Does Spanish Economic Growth Hint at a Recovery?
Spain’s economy may be on the verge of a turnaround, at least according to a report released by the Bank of Spain, Reuters reports.
The report says that quarterly economic growth for the country came in at 0.1 percent for the third quarter of 2013. Though this may not seem like a large gain — and it is not — it follows nine consecutive quarters of economic contraction, meaning that it is a marked improvement in the data from the past two years. After accounting for the growth, Spain’s economy is still 1.2 percent smaller than it was at the same time last year, according to the bank’s estimates.
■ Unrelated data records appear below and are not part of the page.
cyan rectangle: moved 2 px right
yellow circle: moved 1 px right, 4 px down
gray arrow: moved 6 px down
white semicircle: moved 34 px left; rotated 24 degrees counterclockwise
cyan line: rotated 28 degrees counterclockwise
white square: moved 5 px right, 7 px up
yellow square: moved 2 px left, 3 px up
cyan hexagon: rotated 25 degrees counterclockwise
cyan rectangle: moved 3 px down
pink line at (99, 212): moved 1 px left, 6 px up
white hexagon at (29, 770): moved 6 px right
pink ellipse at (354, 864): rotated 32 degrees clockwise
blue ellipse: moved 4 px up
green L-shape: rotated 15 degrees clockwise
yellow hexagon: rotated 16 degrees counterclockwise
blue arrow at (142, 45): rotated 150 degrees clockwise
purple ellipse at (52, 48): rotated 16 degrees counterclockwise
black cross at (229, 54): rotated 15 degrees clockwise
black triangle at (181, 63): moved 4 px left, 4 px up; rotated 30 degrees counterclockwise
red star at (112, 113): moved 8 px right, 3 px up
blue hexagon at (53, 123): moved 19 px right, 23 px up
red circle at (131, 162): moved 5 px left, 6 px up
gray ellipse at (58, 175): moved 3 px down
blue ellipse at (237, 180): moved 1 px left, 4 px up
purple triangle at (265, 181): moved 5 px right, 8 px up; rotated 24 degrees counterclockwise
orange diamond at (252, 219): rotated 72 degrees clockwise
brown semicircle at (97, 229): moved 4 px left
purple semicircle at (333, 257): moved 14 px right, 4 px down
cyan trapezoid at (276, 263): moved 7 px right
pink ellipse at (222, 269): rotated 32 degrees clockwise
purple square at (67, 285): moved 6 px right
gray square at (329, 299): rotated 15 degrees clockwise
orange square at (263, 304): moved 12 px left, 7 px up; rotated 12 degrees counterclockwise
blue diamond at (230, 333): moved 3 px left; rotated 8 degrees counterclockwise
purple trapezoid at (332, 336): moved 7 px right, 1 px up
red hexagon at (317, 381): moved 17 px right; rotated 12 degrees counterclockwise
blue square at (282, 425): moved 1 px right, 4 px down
The report also covered topics such as inflation, which saw a drastic drop in September, and national debt, which some economists indicated to Reuters is a sign of the steep hill that Spain will have to climb in the coming years. Some have pointed to a change in how taxes impact the inflation rate as the main driver for the drop in rates from August to September, saying that waiting for data from future months would be a good idea before claiming that the decline in inflation rates represents any sort of trend.
Spain’s budget deficit for next year is targeted at 5.8 percent of gross domestic product; this would bring the country’s total national debt to nearly 100 percent of its GDP. Though the country has abided by restrictions placed by international lenders after accessing money from such groups to fund its banking sector, Spain remains plagued by rising debt levels, and calls for further austerity measures are stifled by the country’s continuing poor economic performance.